#### YOUR OBJECTIVE:
When you copy the data that follows, reproduce every word exactly and leave out the images.

#### Saved data entries:
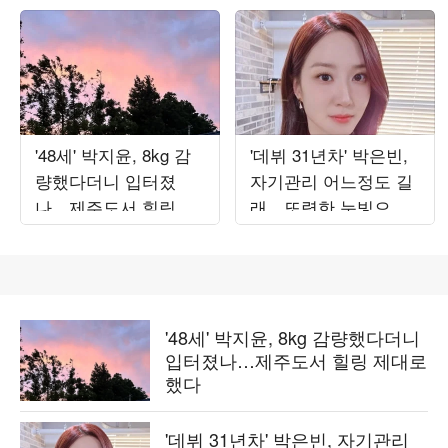
'48세' 박지윤, 8kg 감
'데뷔 31년차' 박은빈,
량했다더니 입터졌
자기관리 어느정도 길
나…제주도서 힐링 제
래…또렷한 눈빛으로
대로 했다
완성한 비주얼
'48세' 박지윤, 8kg 감량했다더니
입터졌나…제주도서 힐링 제대로
했다
'데뷔 31년차' 박은빈, 자기관리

#### WRITTEN SOLUTION:
'48세' 박지윤, 8kg 감
'데뷔 31년차' 박은빈,
량했다더니 입터졌
자기관리 어느정도 길
나…제주도서 힐링 제
래…또렷한 눈빛으로
대로 했다
완성한 비주얼
'48세' 박지윤, 8kg 감량했다더니
입터졌나…제주도서 힐링 제대로
했다
'데뷔 31년차' 박은빈, 자기관리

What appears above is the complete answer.